Alain Mabanckou fait le pont entre le Congo, où il est né, la France, où vivent ses enfants, et l’Amérique où il réside et enseigne. Récemment, les étudiants des campus sud-africains se sont inspirés des slogans du Black lives matter et ont reçu leur soutien. L’un des plus beaux discours de Thomas Sankara a été prononcé à Harlem, Fela Anikulapo Kuti n’a pas ramené que le jazz dans l’afrobeat mais aussi la dimension revendicative du Black Power, et les Blacks Panthers se sont réfugiés en Algérie. Aujourd’hui celles et ceux qu’on étiquette « jeunesse africaine » se reconnaissent aussi bien dans le Black Lives Matter que dans un mouvement comme le Balai citoyen et prennent conscience qu’en prenant la rue et en s’organisant, on peut dénoncer et faire vaciller des systèmes mis en place depuis des décennies.
La mode afro est partout : chez les grands créateurs, les marques de prêt-à-porter et en même temps il est toujours aussi difficile de vivre son africanité au quotidien. La représentation du corps noir, des cheveux, est encore problématique. Comment l’expliquer ?

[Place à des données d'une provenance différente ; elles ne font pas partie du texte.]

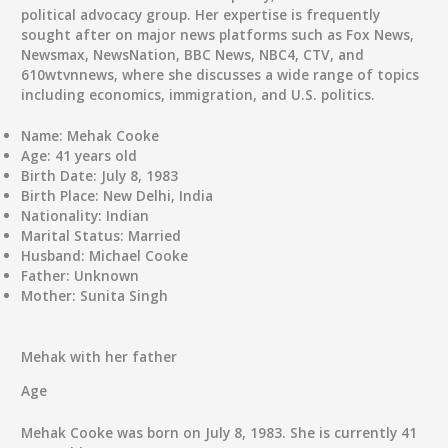
political advocacy group. Her expertise is frequently
sought after on major news platforms such as Fox News,
Newsmax, NewsNation, BBC News, NBC4, CTV, and
610wtvnnews, where she discusses a wide range of topics
including economics, immigration, and U.S. politics.
Name:
Mehak Cooke
Age:
41 years old
Birth Date:
July 8, 1983
Birth Place:
New Delhi, India
Nationality:
Indian
Marital Status:
Married
Husband:
Michael Cooke
Father:
Unknown
Mother:
Sunita Singh
Mehak with her father
Age
Mehak Cooke was born on July 8, 1983. She is currently 41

Dans les années 1930, tout le monde dansait la biguine à Paris, c’était beau et exotique et après ? Dire « mode afro », c’est encore étiqueter et laisser toute une culture enfermée dans un coin de festival, de librairie ou le temps d’une saison de prêt-à-porter… D’où le titre de l’épisode « Tenir tête » pour affirmer que cette représentation du corps noir n’est pas qu’une mode mais qu’elle est notre réalité et qu’il faut continuer à dénoncer et à refuser toute aliénation. Etre afro, ce n’est pas être une mode ! Mais c’est être ce que l’on est.
Danse, photographie, musiques… les artistes africains-américains se mobilisent. L’art peut-il faire évoluer les mentalités ?
Quand tout est à terre, il reste la culture, pour citer un Immortel. En France aussi, des artistes s’emparent de cette question à l’instar de Casey, des documentaristes Alice Diop ou Amandine Gay, des cinéastes Djin Carrénard et Salomé Blechman, du collectif Décoloniser les arts avec Eva Doumbia ou Gerty Dambury. Ou des photographes comme Hélène Jayet avec sa série Colored Only. Ils travaillent à réveiller les consciences, pointer là où ça fait mal et mieux faire comprendre que rien n’est acquis. Et à laver la rétine de ceux qui sont aveugles à cette réalité.